(The records)
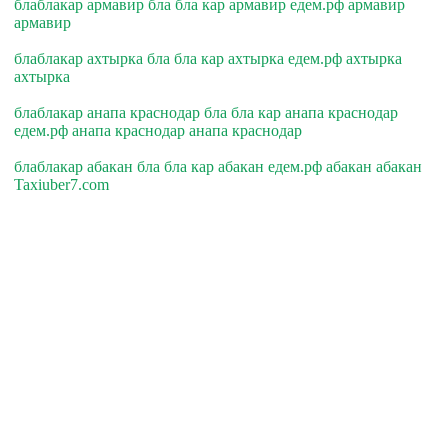
блаблакар армавир бла бла кар армавир едем.рф армавир
армавир
блаблакар ахтырка бла бла кар ахтырка едем.рф ахтырка
ахтырка
блаблакар анапа краснодар бла бла кар анапа краснодар
едем.рф анапа краснодар анапа краснодар
блаблакар абакан бла бла кар абакан едем.рф абакан абакан
Taxiuber7.com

(Directions for this task)
Write out, word for word, every line from the one containing "блаблакар анапа краснодар" through the last line of the records above.

(Written response)
блаблакар анапа краснодар бла бла кар анапа краснодар
едем.рф анапа краснодар анапа краснодар
блаблакар абакан бла бла кар абакан едем.рф абакан абакан
Taxiuber7.com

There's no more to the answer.